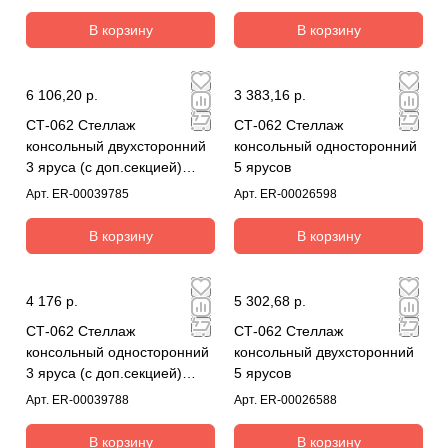
В корзину
В корзину
6 106,20 р.
3 383,16 р.
СТ-062 Стеллаж
СТ-062 Стеллаж
консольный двухсторонний
консольный односторонний
3 яруса (с доп.секцией)
5 ярусов
комплект
Арт.
ER-00039785
Арт.
ER-00026598
В корзину
В корзину
4 176 р.
5 302,68 р.
СТ-062 Стеллаж
СТ-062 Стеллаж
консольный односторонний
консольный двухсторонний
3 яруса (с доп.секцией)
5 ярусов
комплект
Арт.
ER-00039788
Арт.
ER-00026588
В корзину
В корзину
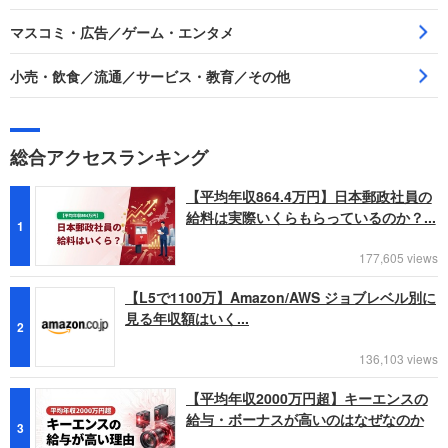
マスコミ・広告／ゲーム・エンタメ
小売・飲食／流通／サービス・教育／その他
総合アクセスランキング
【平均年収864.4万円】日本郵政社員の
給料は実際いくらもらっているのか？...
1
177,605 views
【L5で1100万】Amazon/AWS ジョブレベル別に
見る年収額はいく...
2
136,103 views
【平均年収2000万円超】キーエンスの
給与・ボーナスが高いのはなぜなのか
3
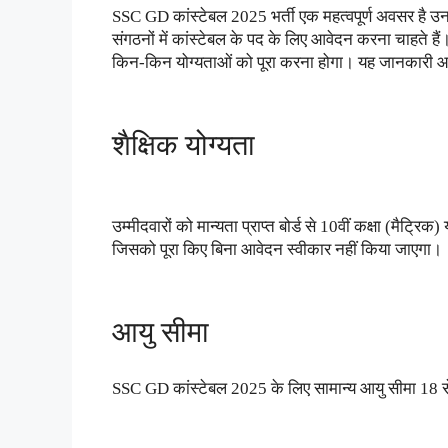
SSC GD कांस्टेबल 2025 भर्ती एक महत्वपूर्ण अवसर है उन 
संगठनों में कांस्टेबल के पद के लिए आवेदन करना चाहते हैं। 
किन-किन योग्यताओं को पूरा करना होगा। यह जानकारी आ
शैक्षिक योग्यता
उम्मीदवारों को मान्यता प्राप्त बोर्ड से 10वीं कक्षा (मैट्रिक)
जिसको पूरा किए बिना आवेदन स्वीकार नहीं किया जाएगा।
आयु सीमा
SSC GD कांस्टेबल 2025 के लिए सामान्य आयु सीमा 18 से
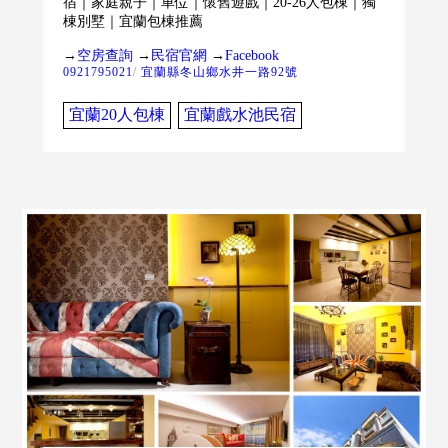
宿｜家庭親子｜車位｜懷舊遊戲｜20-26人包棟｜獨
棟別墅｜宜蘭包棟推薦
→
空房查詢
→
民宿官網
→
Facebook
0921795021
/
宜蘭縣冬山鄉水井一路92號
宜蘭20人包棟
宜蘭戲水池民宿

• • • • •

▶ _What the task asks_
Line by line, reproduce exactly the lines from the one containing "177,605 views" through the final line of the material, both included, leaving every picture out.

▶ _Your response_
177,605 views
【L5で1100万】Amazon/AWS ジョブレベル別に
見る年収額はいく...
2
136,103 views
【平均年収2000万円超】キーエンスの
給与・ボーナスが高いのはなぜなのか
3
SSC GD कांस्टेबल 2025 भर्ती एक महत्वपूर्ण अवसर है उन 
संगठनों में कांस्टेबल के पद के लिए आवेदन करना चाहते हैं। 
किन-किन योग्यताओं को पूरा करना होगा। यह जानकारी आ
शैक्षिक योग्यता
उम्मीदवारों को मान्यता प्राप्त बोर्ड से 10वीं कक्षा (मैट्रिक)
जिसको पूरा किए बिना आवेदन स्वीकार नहीं किया जाएगा।
आयु सीमा
SSC GD कांस्टेबल 2025 के लिए सामान्य आयु सीमा 18 से
宿｜家庭親子｜車位｜懷舊遊戲｜20-26人包棟｜獨
棟別墅｜宜蘭包棟推薦
→
空房查詢
→
民宿官網
→
Facebook
0921795021
/
宜蘭縣冬山鄉水井一路92號
宜蘭20人包棟
宜蘭戲水池民宿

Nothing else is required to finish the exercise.